But the cup of his sorrow was not yet full.

No. 13.

THE LAST LOOK AT JOHN BRISTOW.

A terrible change came over the unhappy and ill-fated nobleman about this time. Long years of toil could not have aged him as his sorrow did. His hair grew white, his face became livid, his eyes lost their wonted fire; and albeit he bore himself bravely under the deep affliction which had fallen upon him, it was easy to see that he was no longer the same man. A shadow had fallen upon him and his, and he was constrained to suffer in silence.

Reginald was interred in the family vault. A noble scion of the house of Ethalwood was gathered to his fathers with all the pomp and ceremony usually accorded to the illustrious dead.

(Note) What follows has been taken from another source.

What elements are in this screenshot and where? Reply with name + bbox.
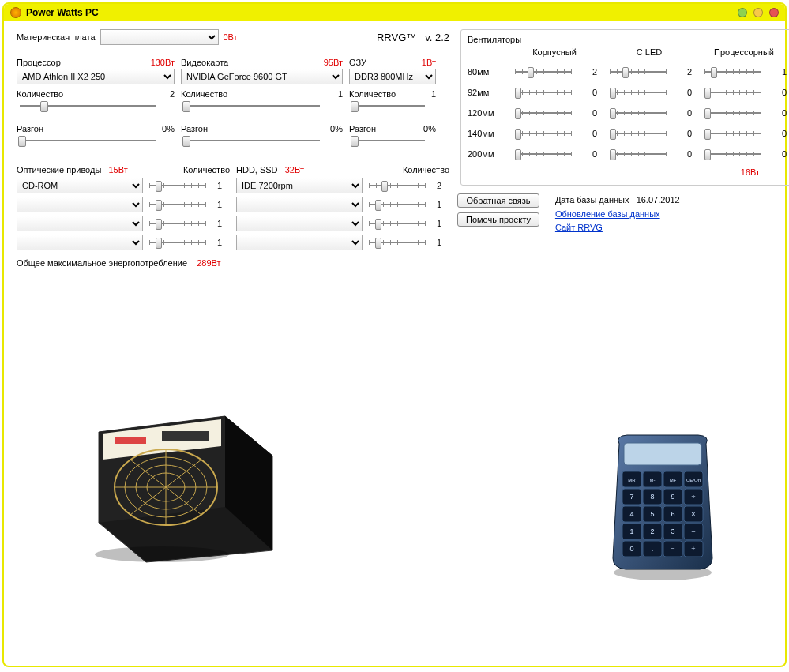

His only remaining son, Herbert, was now his father’s chief, and indeed it might be said only, care. He had no other prop for his declining years, no other to look to as the direct inheritor of his title and estates.

His anxiety about his son, Herbert, was almost pitiful to witness; he was for ever by his side, watching with a jealous care.

It was pretty generally understood by all that the young man was acutely sensible of the loss he had sustained by the death of his brother, Reginald, to say nothing of the mystery in which the fate of his sister was enveloped.

He durst not make any inquiries about her, and even if he had he would have been none the wiser, seeing that nobody knew aught about her. He therefore mourned the loss of each in silence.